MAC: Mines and Communities

What happens when a "driverless" train loses its driver?

Published by MAC on 2018-11-08
Source: ABC News, London Calling

London Calling challenges the digitalisation of "new mining"

BHP Billiton and Rio Tinto are both proud promoters of techology designed to autonomise, and economise, their mining operations, ultimately making mining the victor in the contemporary battle between human and artifical intelligence.

This is much like the contest between the medical profession and algorythmic geeks over curing challenging diseases: good for the digital discoverers, doubtless offering hope for those in the global south who, while woefully deprived of hands-on treatment by doctors, nonetheless possess multitudes of i-phones offering diagnoses at a few clicks of a button.

Of course, the "new mining" paradigm doesn't absent human beings from the back seat role of monitoring and controlling the digging up and transporting raw material, though many workers may lose their jobs in the process.

However, when a train loses its driver, who just popped out for a moment, and a company is forced to derail and wreck the engines and carriages - at a cost of lost days and millions of dollars - it surely doesn't augur well for the future.

George Orwell converted his alarming, dystopian, novel 1984, from its original setting in 1948, thus rendering it more relevant for public consumption. The horrendous vision of a takeover by machines of human society interactivity and functions remains with us all.

The prospect of a re-occurence of an accident like the one this week, in Australia's iron ore region of the Pilbara, doesn't seem to concern BHP (which didn't even address the issue at its Australian AGM held later, until it was prompted by a shareholder), nor Rio Tinto. After all, no creature seem to have been hurt, although the hapless driver may be sacked,

Both outfits will continue building and running "driverless" trains - and if necesary driving them into the ground. This is the logic of the entire exercise: 'Let's just get on with developing better technology to reduce the risks'.

But, if such apparitions of "ghosts in the machine" carry on, what will the rest of us be facing in forty or so years time?

The minor mishap of 2018 - or the nightmare scenario of 2081?

[London Calling is published by Nostromo Research and does not necessarily represent the views of any other author. Reproduction is welcomed under a Creative Commons Licence]

Runaway BHP train deliberately derailed near Port Hedland after travelling 92km with no driver

ABC News

6 November 2018

A runaway train laden with iron ore has been deliberately derailed by BHP after it travelled for more than 90 kilometres without a driver in WA's remote Pilbara region.

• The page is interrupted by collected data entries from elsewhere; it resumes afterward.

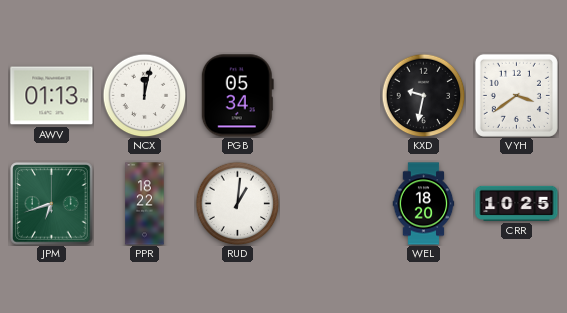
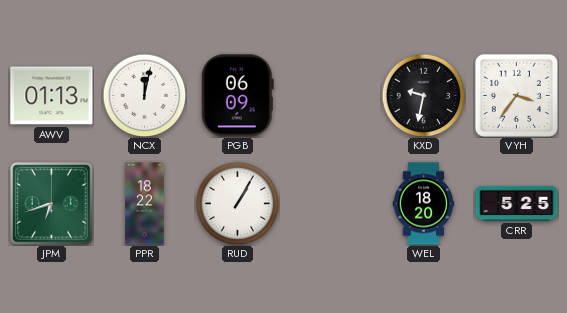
PGB: 05:34 -> 06:09
VYH: 3:39 -> 3:36
RUD: 1:01 -> 1:05
CRR: 10:25 -> 5:25
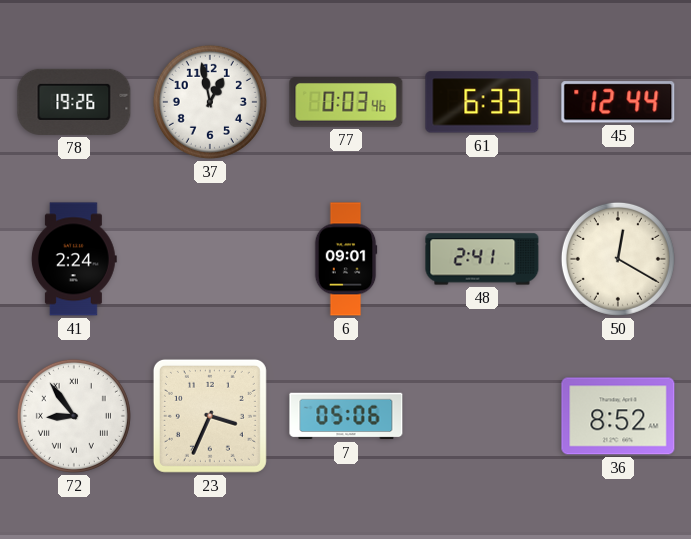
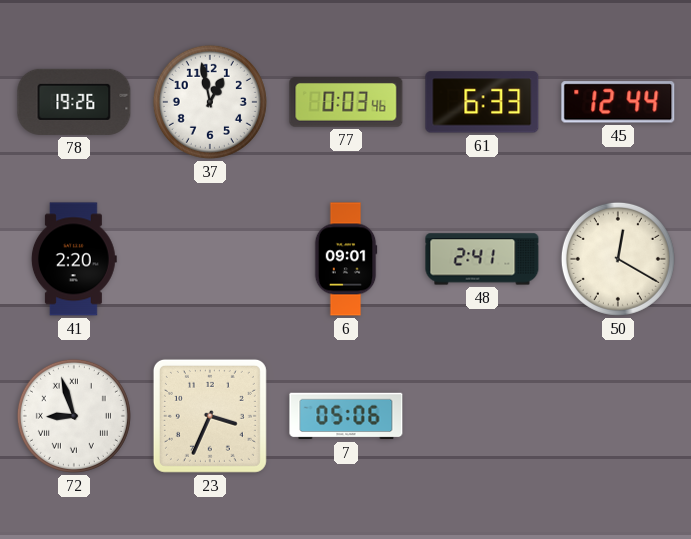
41: 2:24 -> 2:20
72: 8:54 -> 8:57
36: 8:52 -> none
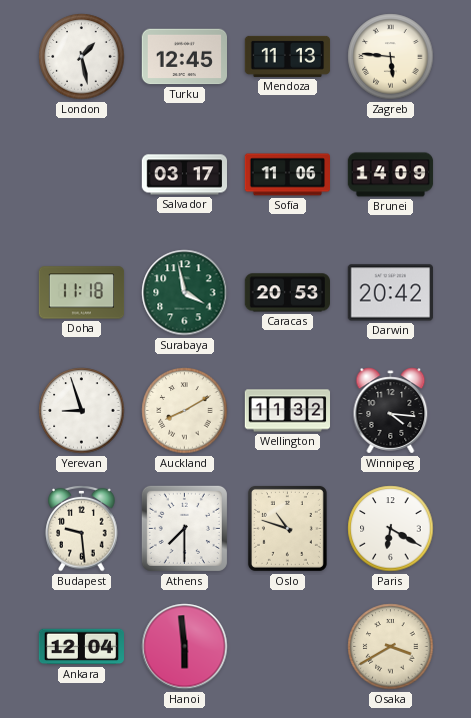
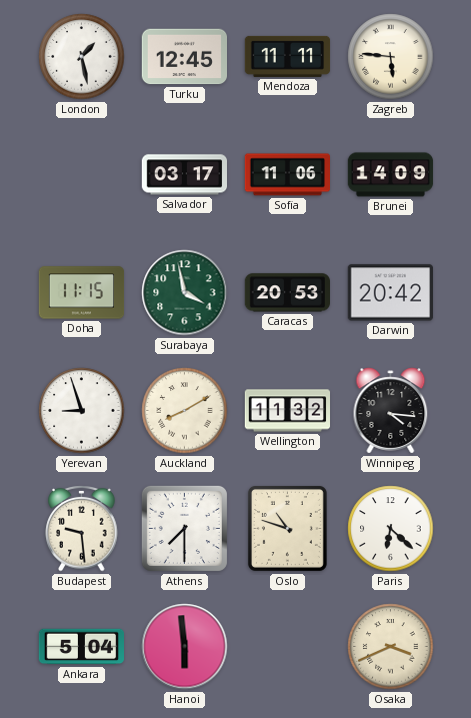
Mendoza: 11:13 -> 11:11
Doha: 11:18 -> 11:15
Paris: 6:20 -> 6:22
Ankara: 12:04 -> 5:04
Osaka: 3:40 -> 3:41
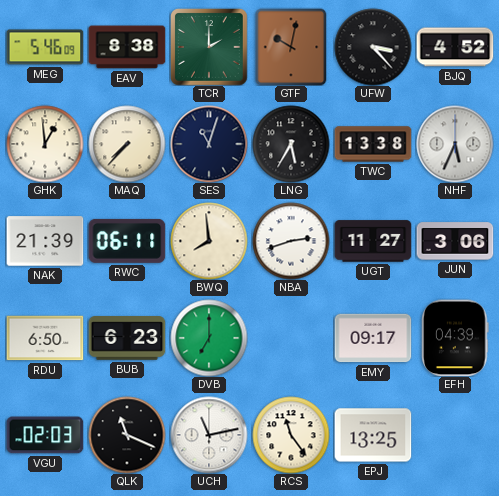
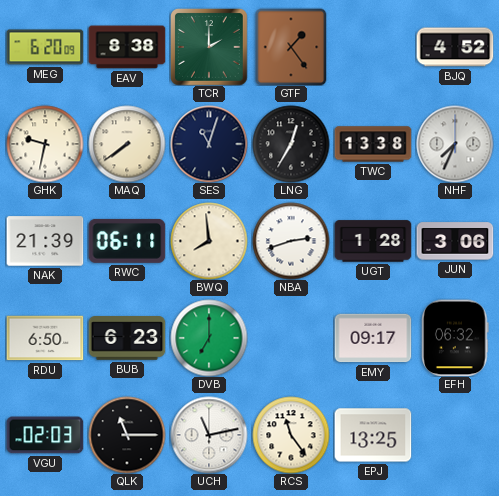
MEG: 5:46 -> 6:20
GTF: 10:02 -> 1:24
UFW: 3:23 -> none
GHK: 12:59 -> 9:32
MAQ: 7:37 -> 7:39
LNG: 5:35 -> 12:35
NHF: 5:34 -> 7:34
UGT: 11:27 -> 1:28
EFH: 04:39 -> 06:32
QLK: 11:19 -> 11:15
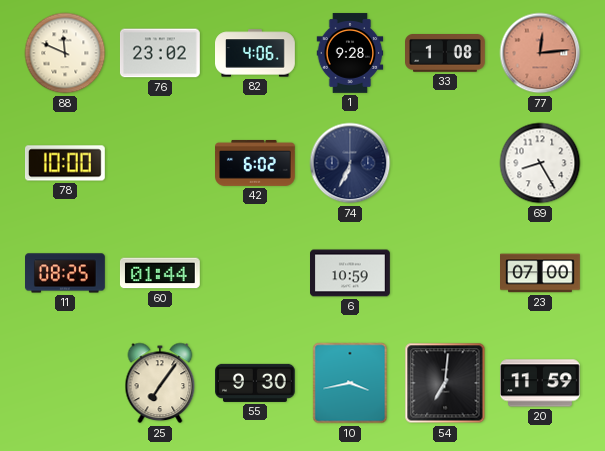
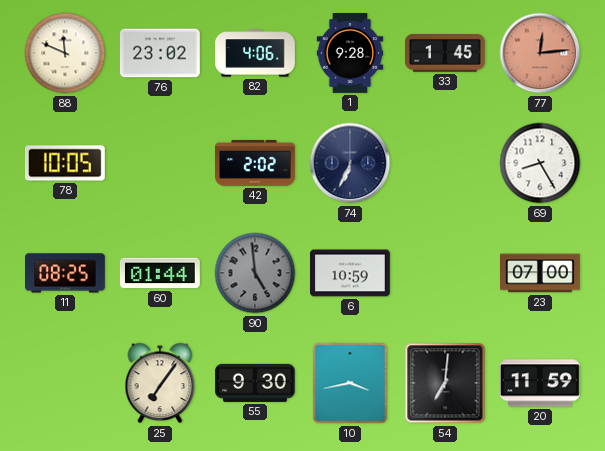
33: 1:08 -> 1:45
78: 10:00 -> 10:05
42: 6:02 -> 2:02
90: none -> 4:59
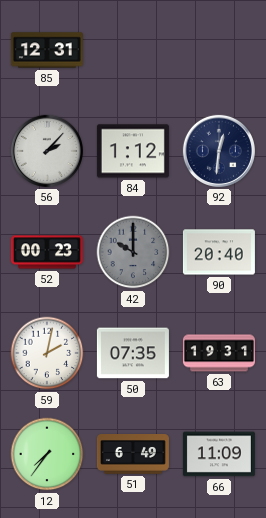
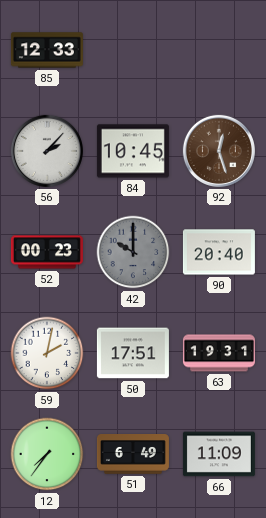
85: 12:31 -> 12:33
84: 1:12 -> 10:45
92: 12:31 -> 12:27
92 dial: navy -> brown
50: 07:35 -> 17:51
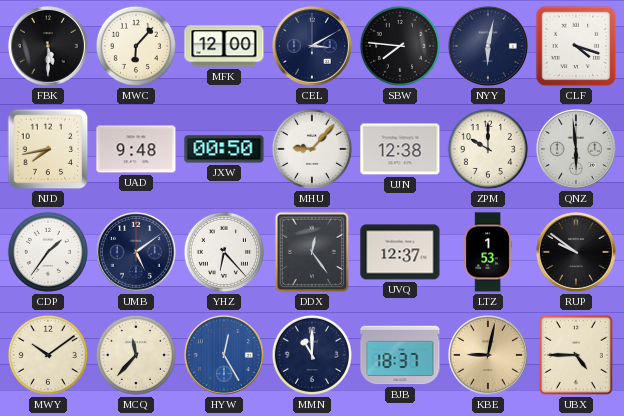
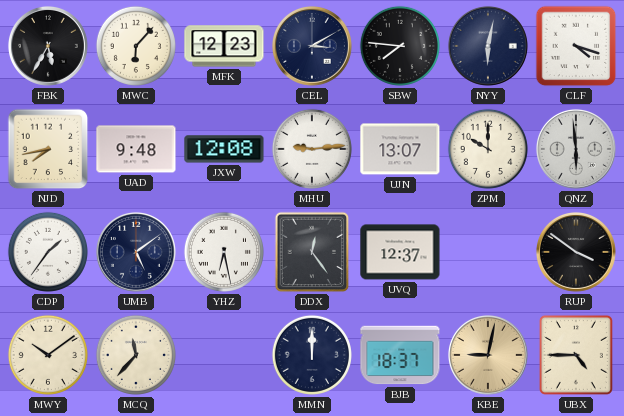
FBK: 5:30 -> 5:35
MFK: 12:00 -> 12:23
JXW: 00:50 -> 12:08
MHU: 9:07 -> 9:14
UJN: 12:38 -> 13:07
YHZ: 6:23 -> 6:28
LTZ: 1:53 -> none
RUP: 9:51 -> 3:51
HYW: 12:25 -> none
MMN: 11:00 -> 12:00
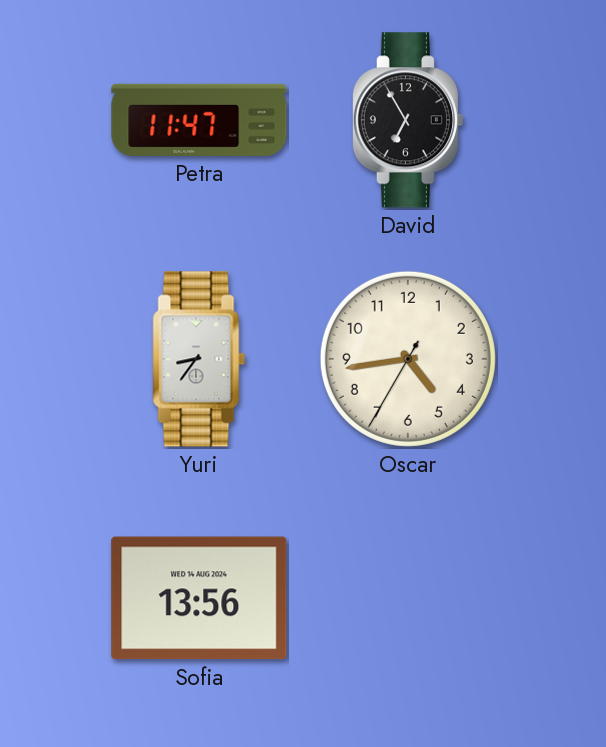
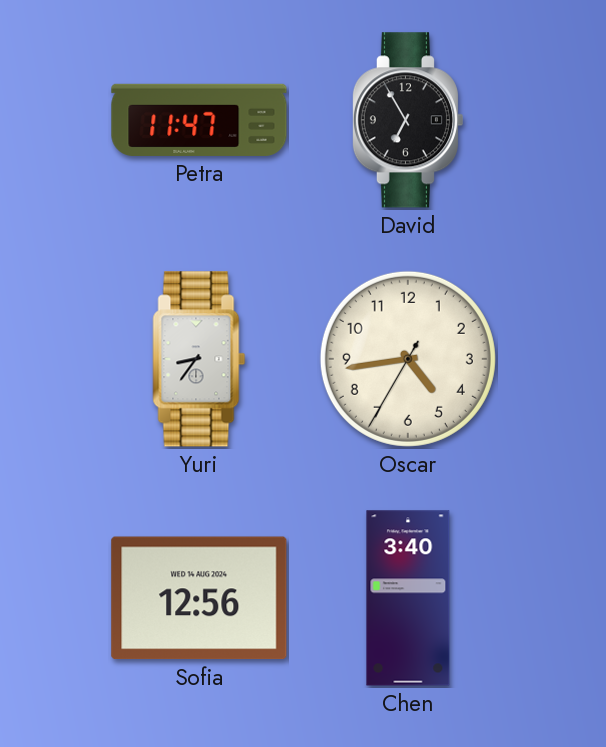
Sofia: 13:56 -> 12:56
Chen: none -> 3:40
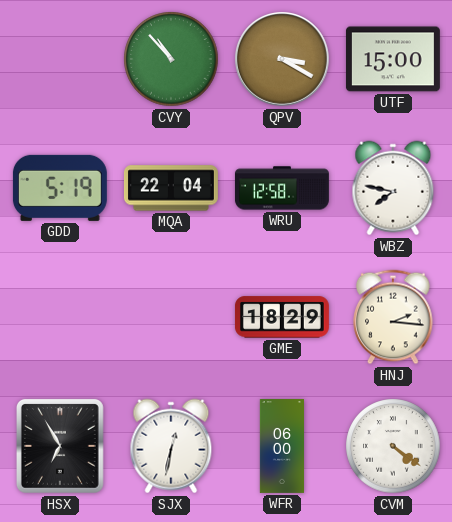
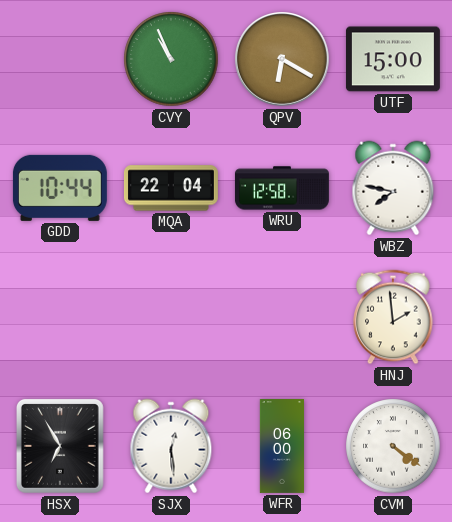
CVY: 10:53 -> 10:56
QPV: 3:20 -> 6:20
GDD: 5:19 -> 10:44
GME: 18:29 -> none
HNJ: 2:16 -> 1:59
SJX: 12:32 -> 12:29
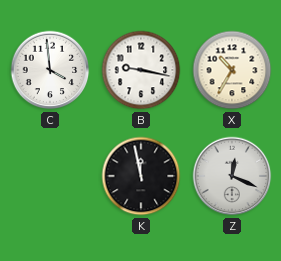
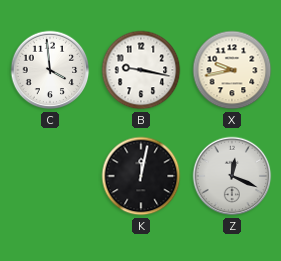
X: 10:35 -> 9:43
K: 11:58 -> 12:02
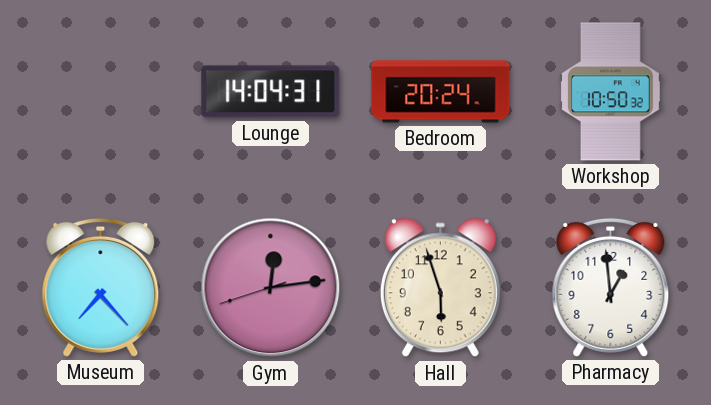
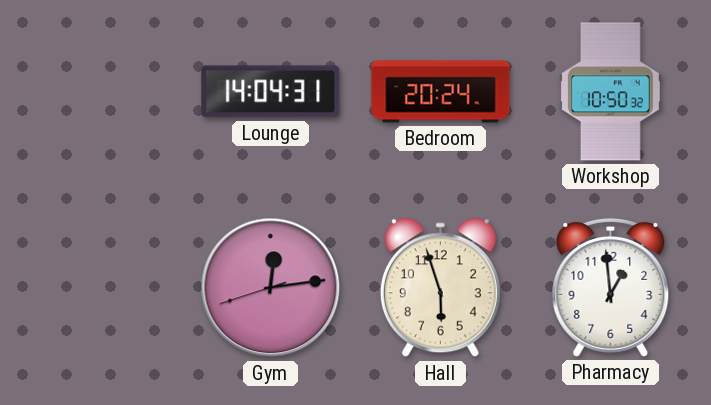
Museum: 7:23 -> none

The Australian Transport Safety Bureau (ATSB) said the fully laden train, made up of four locomotives and 268 wagons, was travelling from the mining town of Newman to Port Hedland at 4:40am on Monday, when the driver hopped out to inspect a wagon near Hester siding.

But the train took off from the siding before the driver could get back on board.

It travelled 92 kilometres in about 50 minutes, until it was derailed at a set of points about 120 kilometres from Port Hedland.

That means the train reached average speeds of about 110 kilometres per hour.

BHP said the derailment was implemented from its Integrated Remote Operations Centre in Perth.

The centre controls the company's Pilbara operations, including rail and port facilities.

The ATSB has begun an investigation into the incident, and a spokesman said it was hoping to interview the train driver as soon as possible.

BHP said no-one was injured in the derailment and it had suspended all train operations while the investigation was carried out.

"We are working with the appropriate authorities to investigate the situation," a company spokesperson said in a statement.
Cost 'might register in millions': analyst

Business analyst Tim Treadgold said the derailment would not have a major effect on BHP's cashflow or share price.

"In the overall scheme of things, this is a very small event," he said.

"Even if they lost three days of access to the rail line, which is possible, it's not a major event.

"We're talking about a company that deals in the billions of dollars, and this might register in the millions, but almost certainly not in the tens of millions."

The incident comes amid a push for driverless train technology, with fellow miner Rio Tinto making its first autonomous iron ore delivery in July.

Three locomotives carried around 28,000 tonnes of iron ore over 280 kilometres from Rio Tinto's mining operations in Tom Price to the port of Cape Lambert.

The load was monitored remotely from Rio Tinto's Operations Centre in Perth, more than 1,500 kilometres away.